# PC won't recognise my Kindle 3 via USB cable



## Ceepot (Sep 25, 2010)

Hi all
I love my new Kindle, but I can't get it to recognise my PC via the USB port. So far I have:
- tried different USB ports
- tried different cables
- tried it on other laptops
- restarted my Kindle and rebooted my PC

I am running out of ideas - can anyone help? I've e-mailed customer services but they haven't got back to me yet.
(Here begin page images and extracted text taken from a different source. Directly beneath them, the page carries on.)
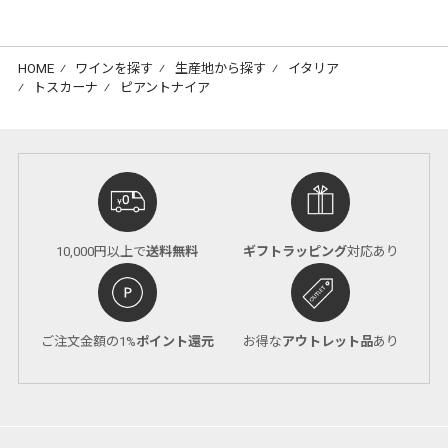
HOME
⁄
ワインを探す
⁄
生産地から探す
⁄
イタリア
⁄
トスカーナ
⁄
ピアントナイア
10,000円以上で
送料無料
ギフトラッピング
対応あり
ご注文金額の1%
ポイント還元
お得な
アウトレット品
あり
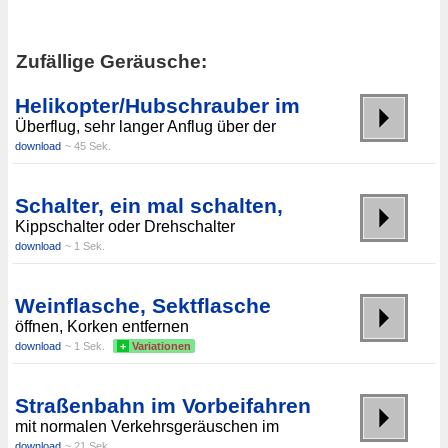
Zufällige Geräusche:
Helikopter/Hubschrauber im
Überflug, sehr langer Anflug über der
download
~ 45 Sek.
Schalter, ein mal schalten,
Kippschalter oder Drehschalter
download
~ 1 Sek.
Weinflasche, Sektflasche
öffnen, Korken entfernen
download
~ 1 Sek.
+
Variationen
Straßenbahn im Vorbeifahren
mit normalen Verkehrsgeräuschen im
download
~ 21 Sek.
Many thanks.


----------



## Barbiedull (Jul 13, 2010)

Are you saying that you can't get _any_ computer to recognize your Kindle?
In that case, you probably need customer service.

When you plug the Kindle into your usb port, you should be able to see it listed
as an external drive named "Kindle" when you click on the "start" icon, and then "computer".
If it does not show this way, it is probably a glitch in the Kindle and the computer
isn't able to see it. (Providing you have tried different computers and different cables...
I can't think of anything else to try.)


----------



## NogDog (May 1, 2009)

Sounds to me like a defective Kindle, since you've tried it on multiple PCs and different cables.


----------



## Jeff (Oct 28, 2008)

Does the light come on when you plug the charger into your Kindle?


----------



## Ceepot (Sep 25, 2010)

Thanks for the replies. It seems (after a looong phone call with customer services) that the charger is defective and damaged the kindle when I plugged it in. Amazon are sending me a new charger and kindle which I should receive in 2 days. 

Things do go wrong, and I'm pleased with Amazon's customer service.


----------